Other concerns such as the Financial Action Task Force’s (FATF) decision together with selling spree during the ongoing roll over week, also kept the index under pressure
“Foremost reason for negative momentum during the week was the anxiety that the State Bank of Pakistan (SBP) might move toward monetary tightening in light of rising commodity prices due to the Ukraine-Russia conflict,” JS Global analyst Waqas Ghani said.
Other major developments during the week were: high-speed diesel shortage looming, oil companies warn the government, Oil and Regulatory Authority (OGRA), Nepra delays passing on Rs28 billion extra burden to consumers, Moodys said that Sukuk and the IMF package would help shore up Pakistan’s economy, supernet awarded multiple contracts worth over Rs450 million by ZTBL, Special Economic Zones on Pak-Iran border proposed, ECC cleared legal mechanism for barter trade with Iran and Afghanistan, NBP fined $55 million by US authorities for anti-money laundering violations, compliance failures.

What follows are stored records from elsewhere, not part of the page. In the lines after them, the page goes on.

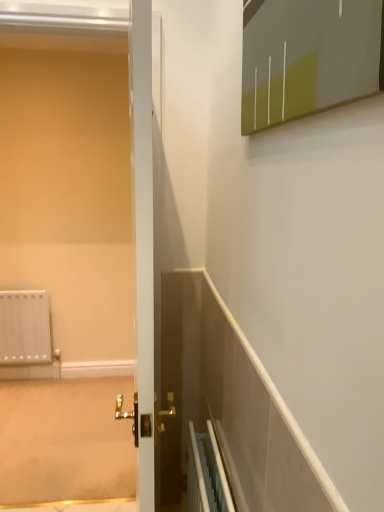 Image resolution: width=384 pixels, height=512 pixels. Describe the element at coordinates (71, 203) in the screenshot. I see `matte white screen door at left` at that location.

Locate an element on the screen. matte white screen door at left is located at coordinates (x=71, y=203).

Measure the distance between point (44, 131) and camera.

The depth of point (44, 131) is 8.86 feet.

Locate an element on the screen. The width and height of the screenshot is (384, 512). matte gray medicine cabinet at upper right is located at coordinates (307, 57).

Describe the element at coordinates (307, 57) in the screenshot. The height and width of the screenshot is (512, 384). I see `matte gray medicine cabinet at upper right` at that location.

The width and height of the screenshot is (384, 512). Find the location of `matte white screen door at left`. matte white screen door at left is located at coordinates (71, 203).

Between matte white screen door at left and matte gray medicine cabinet at upper right, which one appears on the left side from the viewer's perspective?

From the viewer's perspective, matte white screen door at left appears more on the left side.

In the image, is matte white screen door at left positioned in front of or behind matte gray medicine cabinet at upper right?

matte white screen door at left is positioned farther from the viewer than matte gray medicine cabinet at upper right.

Considering the positions of points (89, 405) and (340, 92), is point (89, 405) closer to camera compared to point (340, 92)?

No, it is behind (340, 92).

From the image's perspective, relative to matte gray medicine cabinet at upper right, is matte white screen door at left above or below?

Clearly, from the image's perspective, matte white screen door at left is below matte gray medicine cabinet at upper right.

From a real-world perspective, does matte white screen door at left stand above matte gray medicine cabinet at upper right?

No, from a real-world perspective, matte white screen door at left is not above matte gray medicine cabinet at upper right.

Is matte white screen door at left wider or thinner than matte gray medicine cabinet at upper right?

Considering their sizes, matte white screen door at left looks broader than matte gray medicine cabinet at upper right.

In terms of height, does matte white screen door at left look taller or shorter compared to matte gray medicine cabinet at upper right?

Clearly, matte white screen door at left is taller compared to matte gray medicine cabinet at upper right.

Considering the sizes of objects matte white screen door at left and matte gray medicine cabinet at upper right in the image provided, who is bigger, matte white screen door at left or matte gray medicine cabinet at upper right?

matte white screen door at left is bigger.

Would you say matte white screen door at left contains matte gray medicine cabinet at upper right?

No, matte white screen door at left does not contain matte gray medicine cabinet at upper right.

Is matte white screen door at left not close to matte gray medicine cabinet at upper right?

Result: Yes, matte white screen door at left and matte gray medicine cabinet at upper right are quite far apart.

Is matte white screen door at left turned away from matte gray medicine cabinet at upper right?

That's not correct — matte white screen door at left is not looking away from matte gray medicine cabinet at upper right.

Can you tell me how much matte white screen door at left and matte gray medicine cabinet at upper right differ in facing direction?

The facing directions of matte white screen door at left and matte gray medicine cabinet at upper right are 90.4 degrees apart.

Locate an element on the screen. medicine cabinet lying on the right of matte white screen door at left is located at coordinates (307, 57).

Does matte gray medicine cabinet at upper right appear on the left side of matte white screen door at left?

No.

Is matte gray medicine cabinet at upper right positioned behind matte white screen door at left?

No.

Is point (359, 57) positioned in front of point (104, 318)?

Yes.

From the image's perspective, is matte gray medicine cabinet at upper right under matte white screen door at left?

Actually, matte gray medicine cabinet at upper right appears above matte white screen door at left in the image.

From a real-world perspective, relative to matte white screen door at left, is matte gray medicine cabinet at upper right vertically above or below?

matte gray medicine cabinet at upper right is situated higher than matte white screen door at left in the real world.

Can you confirm if matte gray medicine cabinet at upper right is wider than matte white screen door at left?

No, matte gray medicine cabinet at upper right is not wider than matte white screen door at left.

Who is shorter, matte gray medicine cabinet at upper right or matte white screen door at left?

Standing shorter between the two is matte gray medicine cabinet at upper right.

Considering the sizes of objects matte gray medicine cabinet at upper right and matte white screen door at left in the image provided, who is bigger, matte gray medicine cabinet at upper right or matte white screen door at left?

matte white screen door at left.

Could matte white screen door at left be considered to be inside matte gray medicine cabinet at upper right?

No, matte gray medicine cabinet at upper right does not contain matte white screen door at left.

Does matte gray medicine cabinet at upper right touch matte white screen door at left?

No, matte gray medicine cabinet at upper right is not with matte white screen door at left.

Consider the image. Is matte white screen door at left at the back of matte gray medicine cabinet at upper right?

No, matte gray medicine cabinet at upper right is not facing the opposite direction of matte white screen door at left.

The height and width of the screenshot is (512, 384). Find the location of `medicine cabinet that is on the right side of matte white screen door at left`. medicine cabinet that is on the right side of matte white screen door at left is located at coordinates (307, 57).

Where is `medicine cabinet on the right of matte white screen door at left`? This screenshot has width=384, height=512. medicine cabinet on the right of matte white screen door at left is located at coordinates (307, 57).

The height and width of the screenshot is (512, 384). I want to click on medicine cabinet above the matte white screen door at left (from the image's perspective), so click(x=307, y=57). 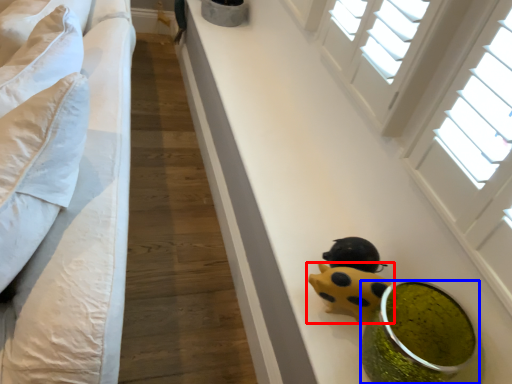 Question: Which object appears closest to the camera in this image, toy (highlighted by a red box) or food (highlighted by a blue box)?

Choices:
 (A) toy
 (B) food

Answer: (B) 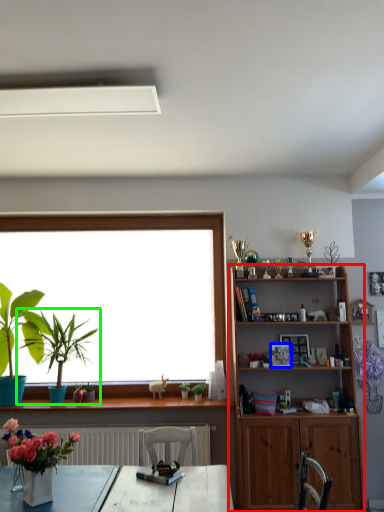 Question: Which object is the farthest from shelf (highlighted by a red box)? Choose among these: picture frame (highlighted by a blue box) or houseplant (highlighted by a green box).

Choices:
 (A) picture frame
 (B) houseplant

Answer: (B) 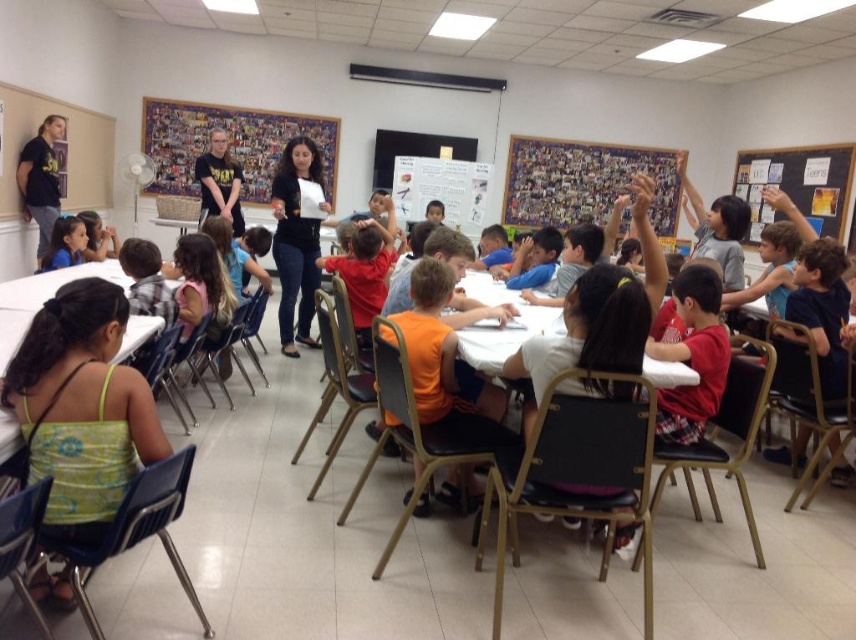 Question: Which point is farther from the camera taking this photo?

Choices:
 (A) (230, 198)
 (B) (74, 216)

Answer: (A)

Question: Observing the image, what is the correct spatial positioning of matte black shirt at upper center in reference to matte blue shirt at lower left?

Choices:
 (A) below
 (B) above

Answer: (B)

Question: Estimate the real-world distances between objects in this image. Which object is farther from the blackboard at upper right?

Choices:
 (A) collage paper collage at upper center
 (B) matte blue shirt at lower left

Answer: (B)

Question: Among these objects, which one is nearest to the camera?

Choices:
 (A) matte blue shirt at lower left
 (B) collage paper collage at upper center

Answer: (A)

Question: Can you confirm if blackboard at upper right is positioned below matte black shirt at upper center?

Choices:
 (A) no
 (B) yes

Answer: (A)

Question: Considering the relative positions of black fabric at center and matte black shirt at upper center in the image provided, where is black fabric at center located with respect to matte black shirt at upper center?

Choices:
 (A) below
 (B) above

Answer: (A) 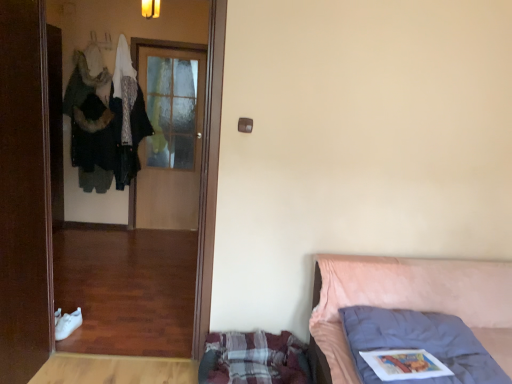 Question: Does plaid fabric mattress at lower center touch brown wooden door at left, the first door from the front?

Choices:
 (A) no
 (B) yes

Answer: (A)

Question: Considering the relative sizes of plaid fabric mattress at lower center and brown wooden door at left, the first door from the front, in the image provided, is plaid fabric mattress at lower center bigger than brown wooden door at left, the first door from the front,?

Choices:
 (A) yes
 (B) no

Answer: (B)

Question: From a real-world perspective, is plaid fabric mattress at lower center positioned under brown wooden door at left, marked as the 2th door in a back-to-front arrangement, based on gravity?

Choices:
 (A) no
 (B) yes

Answer: (B)

Question: Is plaid fabric mattress at lower center at the right side of brown wooden door at left, the first door from the front?

Choices:
 (A) yes
 (B) no

Answer: (A)

Question: From the image's perspective, is plaid fabric mattress at lower center over brown wooden door at left, the first door from the front?

Choices:
 (A) yes
 (B) no

Answer: (B)

Question: Can you confirm if plaid fabric mattress at lower center is thinner than brown wooden door at left, marked as the 2th door in a back-to-front arrangement?

Choices:
 (A) no
 (B) yes

Answer: (A)

Question: Is plaid fabric mattress at lower center not near pink fabric bed at right?

Choices:
 (A) no
 (B) yes

Answer: (A)

Question: From a real-world perspective, is plaid fabric mattress at lower center physically below pink fabric bed at right?

Choices:
 (A) yes
 (B) no

Answer: (A)

Question: Does plaid fabric mattress at lower center touch pink fabric bed at right?

Choices:
 (A) yes
 (B) no

Answer: (B)

Question: Considering the relative positions of plaid fabric mattress at lower center and pink fabric bed at right in the image provided, is plaid fabric mattress at lower center to the right of pink fabric bed at right from the viewer's perspective?

Choices:
 (A) yes
 (B) no

Answer: (B)

Question: Is plaid fabric mattress at lower center at the left side of pink fabric bed at right?

Choices:
 (A) yes
 (B) no

Answer: (A)

Question: Is pink fabric bed at right surrounded by plaid fabric mattress at lower center?

Choices:
 (A) yes
 (B) no

Answer: (B)

Question: Is wooden screen door at left further to the viewer compared to plaid fabric mattress at lower center?

Choices:
 (A) no
 (B) yes

Answer: (B)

Meanwhile, foreign selling was witnessed this week, clocking in at $3.2 million against a net sell of $1.97 million recorded last week. Selling was witnessed in cement ($2.1 million), and technology ($1.7 million).
On the domestic front, major buying was reported by banks ($0.6 million), followed by all other sectors ($0.5 million).
During the week under review, average volumes clocked in at 299 million shares (up by 20 percent week-on-week), while average value traded settled at $38 million (up by 29 percent week-on-week).
Sector-wise negative contributions came from technology and communications (-342 points), commercial banks (-243 points), cement (-222 points), oil and gas exploration companies (-146 points), and fertiliser (-127 points).
Whereas sectors which contributed positively were automobile assembler (+18 points), ii) real estate investment trust (+10 points) and iii) tobacco (+9 points).
Scrip-wise major losers were TRG Pakistan (-201 points), Lucky Cement (-133 points), Systems Limited (-109 points), HBL (-100 points) and Pakistan Petroleum (-76 points).
Meanwhile, scrip-wise major gainers were UBL (+46 points), Millat Tractors (+23 points), and Habib Metropolitan Bank (+16 points).
FUTURE OUTLOOK: A report from Arif Habib Limited predicted: “Any de-escalation in Russia-Ukraine tensions could propel a rebound in global markets. Until geopolitical dust settles, we expect range-bound activity to prevail in the market.”
The market participants also remain wary of high commodity prices so any indication of oil prices cooling down would aid the sentiment in the local bourse, it said.
The brokerage house noted: “Keeping in view the ongoing result season, certain sectors and scrips are expected to stay under the limelight.”
“The KSE-100 is currently trading at a PER of 4.9x (2022) compared to the Asia-Pacific regional average of 13.5x while offering a dividend yield of 8.9 percent versus 2.4 percent offered by the region,” the brokerage house stated.